While he is only playing in his third MLB season, Pete Crow-Armstrong is quickly becoming one of the biggest thorns in the side of the Cincinnati Reds. Not only is he young, brash, and very good at playing baseball, but he is doing so while playing for a hated division rival in the Cubs. However, there was a world where he could have been playing for the Reds instead.
The Cubs, obviously, didn't draft Crow-Armstrong back in 2020. That honor went to the Mets with the #19 overall pick before they shipped PCA to Chicago in the Javy Baez trade. Curiously, Cincinnati picked at #12 that year, and one cannot help but wonder what things would have looked like had the Reds picked Crow-Armstrong that year instead of draft bust Austin Hendrick.
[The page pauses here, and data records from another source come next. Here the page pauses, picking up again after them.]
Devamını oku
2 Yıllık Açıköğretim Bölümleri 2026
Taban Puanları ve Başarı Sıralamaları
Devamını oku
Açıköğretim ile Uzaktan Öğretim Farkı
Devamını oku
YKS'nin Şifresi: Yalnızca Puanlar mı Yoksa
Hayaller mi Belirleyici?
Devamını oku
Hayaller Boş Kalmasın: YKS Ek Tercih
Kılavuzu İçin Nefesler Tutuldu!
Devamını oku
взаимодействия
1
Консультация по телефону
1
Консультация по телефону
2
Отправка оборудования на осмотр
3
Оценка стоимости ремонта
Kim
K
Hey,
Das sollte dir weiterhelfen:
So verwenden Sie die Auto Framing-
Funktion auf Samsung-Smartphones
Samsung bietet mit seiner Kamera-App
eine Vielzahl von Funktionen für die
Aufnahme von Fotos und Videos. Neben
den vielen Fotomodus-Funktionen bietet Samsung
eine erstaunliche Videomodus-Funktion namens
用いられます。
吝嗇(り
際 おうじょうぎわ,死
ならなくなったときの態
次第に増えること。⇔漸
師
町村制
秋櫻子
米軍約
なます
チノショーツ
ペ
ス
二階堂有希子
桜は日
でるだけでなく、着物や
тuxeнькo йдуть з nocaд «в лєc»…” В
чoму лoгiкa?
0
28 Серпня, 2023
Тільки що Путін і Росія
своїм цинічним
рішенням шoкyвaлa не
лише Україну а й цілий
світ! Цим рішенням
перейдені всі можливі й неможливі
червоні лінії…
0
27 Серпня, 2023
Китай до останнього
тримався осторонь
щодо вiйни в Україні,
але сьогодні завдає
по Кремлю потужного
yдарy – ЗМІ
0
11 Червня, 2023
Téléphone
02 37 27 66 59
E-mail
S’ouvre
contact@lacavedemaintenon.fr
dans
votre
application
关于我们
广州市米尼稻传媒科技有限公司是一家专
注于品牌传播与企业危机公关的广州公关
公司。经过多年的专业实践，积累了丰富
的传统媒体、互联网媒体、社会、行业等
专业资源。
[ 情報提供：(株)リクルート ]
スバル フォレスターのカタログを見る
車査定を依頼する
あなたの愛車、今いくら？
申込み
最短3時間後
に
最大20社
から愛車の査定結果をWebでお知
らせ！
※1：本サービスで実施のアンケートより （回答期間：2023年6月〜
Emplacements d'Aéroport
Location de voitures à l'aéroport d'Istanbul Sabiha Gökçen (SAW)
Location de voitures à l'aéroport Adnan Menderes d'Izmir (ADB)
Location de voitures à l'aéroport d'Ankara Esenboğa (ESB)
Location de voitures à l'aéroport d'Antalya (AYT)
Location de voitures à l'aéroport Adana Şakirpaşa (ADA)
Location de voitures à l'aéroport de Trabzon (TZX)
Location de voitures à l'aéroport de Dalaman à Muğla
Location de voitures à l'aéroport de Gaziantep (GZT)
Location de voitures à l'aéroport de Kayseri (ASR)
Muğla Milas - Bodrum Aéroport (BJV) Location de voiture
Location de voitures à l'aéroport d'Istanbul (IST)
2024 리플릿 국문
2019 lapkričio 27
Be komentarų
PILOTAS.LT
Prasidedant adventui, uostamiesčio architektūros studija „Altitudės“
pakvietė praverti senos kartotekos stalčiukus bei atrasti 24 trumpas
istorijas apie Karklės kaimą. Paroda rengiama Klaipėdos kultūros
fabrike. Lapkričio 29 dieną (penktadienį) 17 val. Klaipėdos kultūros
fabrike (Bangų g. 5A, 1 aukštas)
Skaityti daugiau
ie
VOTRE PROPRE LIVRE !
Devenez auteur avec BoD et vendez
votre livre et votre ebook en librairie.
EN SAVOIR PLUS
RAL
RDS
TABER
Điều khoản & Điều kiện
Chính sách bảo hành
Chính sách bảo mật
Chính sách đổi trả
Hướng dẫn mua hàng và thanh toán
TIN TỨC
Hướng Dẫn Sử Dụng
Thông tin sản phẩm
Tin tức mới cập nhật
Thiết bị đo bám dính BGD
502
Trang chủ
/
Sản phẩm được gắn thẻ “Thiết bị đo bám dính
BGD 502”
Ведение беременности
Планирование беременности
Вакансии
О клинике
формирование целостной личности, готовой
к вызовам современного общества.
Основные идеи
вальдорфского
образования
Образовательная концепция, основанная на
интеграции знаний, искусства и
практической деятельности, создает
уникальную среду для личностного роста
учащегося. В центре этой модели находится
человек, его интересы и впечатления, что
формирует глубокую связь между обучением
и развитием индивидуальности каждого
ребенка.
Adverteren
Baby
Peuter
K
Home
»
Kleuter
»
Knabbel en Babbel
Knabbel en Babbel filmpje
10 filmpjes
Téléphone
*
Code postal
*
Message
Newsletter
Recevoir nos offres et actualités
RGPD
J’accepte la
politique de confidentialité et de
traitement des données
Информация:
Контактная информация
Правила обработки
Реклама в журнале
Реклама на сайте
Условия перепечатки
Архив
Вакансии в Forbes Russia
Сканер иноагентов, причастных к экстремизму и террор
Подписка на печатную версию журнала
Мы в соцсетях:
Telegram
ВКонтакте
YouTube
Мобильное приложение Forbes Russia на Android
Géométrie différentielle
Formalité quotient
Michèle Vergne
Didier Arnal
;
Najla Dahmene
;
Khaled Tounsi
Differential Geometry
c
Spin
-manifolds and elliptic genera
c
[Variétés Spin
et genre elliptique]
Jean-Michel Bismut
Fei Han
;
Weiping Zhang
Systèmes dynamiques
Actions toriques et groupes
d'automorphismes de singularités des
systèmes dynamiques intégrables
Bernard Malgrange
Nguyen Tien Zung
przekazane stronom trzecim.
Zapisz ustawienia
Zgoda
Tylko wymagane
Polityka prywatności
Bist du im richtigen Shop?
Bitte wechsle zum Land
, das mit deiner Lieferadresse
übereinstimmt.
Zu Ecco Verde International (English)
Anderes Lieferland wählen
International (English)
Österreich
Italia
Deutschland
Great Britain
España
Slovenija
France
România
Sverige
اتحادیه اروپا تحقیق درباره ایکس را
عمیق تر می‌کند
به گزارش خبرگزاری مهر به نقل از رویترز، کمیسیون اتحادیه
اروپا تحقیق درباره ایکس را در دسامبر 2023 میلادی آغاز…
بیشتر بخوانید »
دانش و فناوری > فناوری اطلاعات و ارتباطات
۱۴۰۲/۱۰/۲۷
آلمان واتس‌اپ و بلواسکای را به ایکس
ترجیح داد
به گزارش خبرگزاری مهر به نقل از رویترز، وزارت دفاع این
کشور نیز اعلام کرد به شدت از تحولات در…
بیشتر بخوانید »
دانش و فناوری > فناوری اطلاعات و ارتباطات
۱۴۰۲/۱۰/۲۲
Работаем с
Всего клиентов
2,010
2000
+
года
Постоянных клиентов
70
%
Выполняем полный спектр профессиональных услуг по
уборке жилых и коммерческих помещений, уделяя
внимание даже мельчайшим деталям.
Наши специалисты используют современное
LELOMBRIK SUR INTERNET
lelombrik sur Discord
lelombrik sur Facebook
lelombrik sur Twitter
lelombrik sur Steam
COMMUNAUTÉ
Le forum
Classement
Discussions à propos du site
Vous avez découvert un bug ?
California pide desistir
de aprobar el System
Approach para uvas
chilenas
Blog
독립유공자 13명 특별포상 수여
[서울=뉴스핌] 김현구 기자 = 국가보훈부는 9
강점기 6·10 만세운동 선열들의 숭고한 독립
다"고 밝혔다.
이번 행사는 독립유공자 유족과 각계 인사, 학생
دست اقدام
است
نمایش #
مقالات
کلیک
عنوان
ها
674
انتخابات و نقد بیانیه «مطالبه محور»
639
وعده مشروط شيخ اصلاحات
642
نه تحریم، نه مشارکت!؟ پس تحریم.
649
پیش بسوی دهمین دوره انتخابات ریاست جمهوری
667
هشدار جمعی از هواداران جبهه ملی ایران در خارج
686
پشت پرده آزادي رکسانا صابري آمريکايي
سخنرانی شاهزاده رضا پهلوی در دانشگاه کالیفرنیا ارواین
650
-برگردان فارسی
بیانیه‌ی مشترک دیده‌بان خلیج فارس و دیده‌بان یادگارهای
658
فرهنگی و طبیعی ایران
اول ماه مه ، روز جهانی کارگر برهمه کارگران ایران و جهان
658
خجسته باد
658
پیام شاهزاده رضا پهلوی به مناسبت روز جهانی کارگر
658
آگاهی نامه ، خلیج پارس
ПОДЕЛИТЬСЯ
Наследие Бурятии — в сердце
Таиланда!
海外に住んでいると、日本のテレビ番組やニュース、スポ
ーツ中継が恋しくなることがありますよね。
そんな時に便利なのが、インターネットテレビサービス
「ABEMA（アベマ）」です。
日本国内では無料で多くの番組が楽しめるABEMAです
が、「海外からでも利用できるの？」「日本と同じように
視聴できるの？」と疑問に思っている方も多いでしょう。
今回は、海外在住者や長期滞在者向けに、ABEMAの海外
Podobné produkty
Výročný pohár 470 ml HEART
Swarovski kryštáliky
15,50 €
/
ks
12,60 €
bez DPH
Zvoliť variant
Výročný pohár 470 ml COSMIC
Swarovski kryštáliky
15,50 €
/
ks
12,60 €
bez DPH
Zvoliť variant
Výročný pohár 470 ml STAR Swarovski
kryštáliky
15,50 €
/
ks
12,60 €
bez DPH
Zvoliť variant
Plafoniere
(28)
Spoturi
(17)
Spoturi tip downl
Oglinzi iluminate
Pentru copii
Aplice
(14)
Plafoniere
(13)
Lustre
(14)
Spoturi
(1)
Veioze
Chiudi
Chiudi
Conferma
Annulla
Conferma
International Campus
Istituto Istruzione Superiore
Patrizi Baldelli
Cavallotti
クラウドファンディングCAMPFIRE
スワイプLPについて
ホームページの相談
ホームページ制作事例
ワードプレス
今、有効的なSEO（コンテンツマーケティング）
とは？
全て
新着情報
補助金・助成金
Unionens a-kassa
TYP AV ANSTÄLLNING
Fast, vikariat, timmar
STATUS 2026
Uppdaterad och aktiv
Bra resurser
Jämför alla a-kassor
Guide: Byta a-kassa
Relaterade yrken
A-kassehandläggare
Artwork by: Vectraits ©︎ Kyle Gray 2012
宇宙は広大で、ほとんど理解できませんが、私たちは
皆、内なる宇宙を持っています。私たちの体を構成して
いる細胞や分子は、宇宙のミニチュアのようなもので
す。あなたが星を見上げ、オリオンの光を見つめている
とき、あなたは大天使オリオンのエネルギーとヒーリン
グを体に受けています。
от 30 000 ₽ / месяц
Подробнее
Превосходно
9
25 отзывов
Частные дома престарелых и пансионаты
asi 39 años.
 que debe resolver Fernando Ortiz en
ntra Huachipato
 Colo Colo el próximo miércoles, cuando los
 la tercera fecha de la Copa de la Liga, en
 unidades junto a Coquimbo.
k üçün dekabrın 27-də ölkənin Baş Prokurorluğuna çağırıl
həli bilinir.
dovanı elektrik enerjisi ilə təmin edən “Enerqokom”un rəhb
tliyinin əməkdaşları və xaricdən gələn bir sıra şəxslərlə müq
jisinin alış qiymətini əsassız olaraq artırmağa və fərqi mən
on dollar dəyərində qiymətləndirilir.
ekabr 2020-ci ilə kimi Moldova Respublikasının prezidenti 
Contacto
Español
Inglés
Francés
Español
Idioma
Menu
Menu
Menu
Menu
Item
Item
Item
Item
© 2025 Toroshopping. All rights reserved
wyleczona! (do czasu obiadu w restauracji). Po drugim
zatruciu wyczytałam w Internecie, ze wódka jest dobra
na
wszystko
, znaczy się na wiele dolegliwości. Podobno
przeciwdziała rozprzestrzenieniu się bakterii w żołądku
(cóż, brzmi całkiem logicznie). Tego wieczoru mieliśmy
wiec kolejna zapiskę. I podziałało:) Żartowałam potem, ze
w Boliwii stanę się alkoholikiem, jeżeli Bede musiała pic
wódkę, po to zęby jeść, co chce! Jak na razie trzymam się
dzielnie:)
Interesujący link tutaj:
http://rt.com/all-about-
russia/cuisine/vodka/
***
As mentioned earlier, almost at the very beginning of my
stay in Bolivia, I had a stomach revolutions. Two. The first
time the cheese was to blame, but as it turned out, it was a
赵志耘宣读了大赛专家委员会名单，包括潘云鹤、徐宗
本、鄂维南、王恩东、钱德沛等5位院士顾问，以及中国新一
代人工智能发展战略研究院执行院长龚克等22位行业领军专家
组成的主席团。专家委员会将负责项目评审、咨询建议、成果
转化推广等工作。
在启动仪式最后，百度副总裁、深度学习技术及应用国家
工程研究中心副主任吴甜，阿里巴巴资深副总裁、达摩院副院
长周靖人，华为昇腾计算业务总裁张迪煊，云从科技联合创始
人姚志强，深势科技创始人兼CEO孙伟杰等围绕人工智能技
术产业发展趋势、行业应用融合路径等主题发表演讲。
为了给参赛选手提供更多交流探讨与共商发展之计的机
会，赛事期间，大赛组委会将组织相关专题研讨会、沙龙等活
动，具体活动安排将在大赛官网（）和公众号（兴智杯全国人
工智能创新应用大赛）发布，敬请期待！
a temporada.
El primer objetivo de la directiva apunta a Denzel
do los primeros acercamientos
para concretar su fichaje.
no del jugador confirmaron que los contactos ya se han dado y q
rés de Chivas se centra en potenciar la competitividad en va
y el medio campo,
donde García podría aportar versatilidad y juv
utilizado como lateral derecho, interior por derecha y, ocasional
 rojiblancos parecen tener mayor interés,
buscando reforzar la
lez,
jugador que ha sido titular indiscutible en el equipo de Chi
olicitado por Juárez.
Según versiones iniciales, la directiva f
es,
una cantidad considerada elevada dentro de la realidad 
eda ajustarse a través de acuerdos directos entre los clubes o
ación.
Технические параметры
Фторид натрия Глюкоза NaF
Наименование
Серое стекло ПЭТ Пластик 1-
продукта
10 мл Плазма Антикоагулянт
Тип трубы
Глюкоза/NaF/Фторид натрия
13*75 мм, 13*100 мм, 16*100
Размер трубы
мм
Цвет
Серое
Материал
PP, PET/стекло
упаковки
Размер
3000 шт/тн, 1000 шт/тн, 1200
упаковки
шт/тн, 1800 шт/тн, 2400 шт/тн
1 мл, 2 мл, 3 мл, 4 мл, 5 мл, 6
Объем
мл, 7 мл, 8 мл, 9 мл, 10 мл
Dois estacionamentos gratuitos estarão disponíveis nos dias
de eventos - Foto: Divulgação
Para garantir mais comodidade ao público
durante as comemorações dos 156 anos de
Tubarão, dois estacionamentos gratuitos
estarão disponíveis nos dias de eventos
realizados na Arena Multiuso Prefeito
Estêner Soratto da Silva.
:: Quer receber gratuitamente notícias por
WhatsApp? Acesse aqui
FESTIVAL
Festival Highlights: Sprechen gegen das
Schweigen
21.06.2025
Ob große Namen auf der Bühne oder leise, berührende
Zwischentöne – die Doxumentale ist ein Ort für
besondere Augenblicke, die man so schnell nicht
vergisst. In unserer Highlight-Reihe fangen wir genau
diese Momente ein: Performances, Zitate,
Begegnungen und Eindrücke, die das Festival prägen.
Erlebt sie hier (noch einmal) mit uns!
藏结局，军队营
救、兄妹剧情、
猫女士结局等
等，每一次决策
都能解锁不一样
Imagining Pete Crow-Armstrong in a Reds uniform wasn't as farfetched as you think at one point
Crow-Armstrong was considered one of the better draft prospects in 2020, but being a high school bat committed to Vanderbilt allowed him to fall to the back half of the first round. Meanwhile, Cincinnati decided to take a different high school outfielder with the 12th pick in the draft. Hendrick is finally hitting a bit down in the minors, but it has taken five years, and it is still hard to get excited about a .799 OPS with a ton of swing and miss from a 24-year-old in Double-A.
Had the Reds instead picked PCA, the Mets may have never been able to acquire Baez. Given how Baez's career went in the years after that, this is debatably good or bad. More importantly, the Cubs would probably be in deep trouble this season without him. The names still on the draft board in this scenario, including Hendrick, are not exciting whatsoever unless you think the Cubs were fated to get Owen Caissie regardless, and they reached to pick him at 19 instead of dropping into the second round like he did.
Meanwhile, the Reds' outfield would be in tremendous shape on both sides of the ball, and their lineup would have arguably the most swagger in all of baseball with PCA and Elly De La Cruz. Some may wonder if Cincinnati would have traded Crow-Armstrong away like the Mets did, but the Reds don't really trade prospects even when they probably should cut them loose.
Unfortunately, the Reds did pass on Crow-Armstrong and just have to deal with missing on Hendrick in a big way. While Crow-Armstrong is far from a perfect player, it does look like he is going to do some damage for the foreseeable future, and Cincinnati has to live on knowing they could have prevented the Cubs from getting their grubby little hands on him.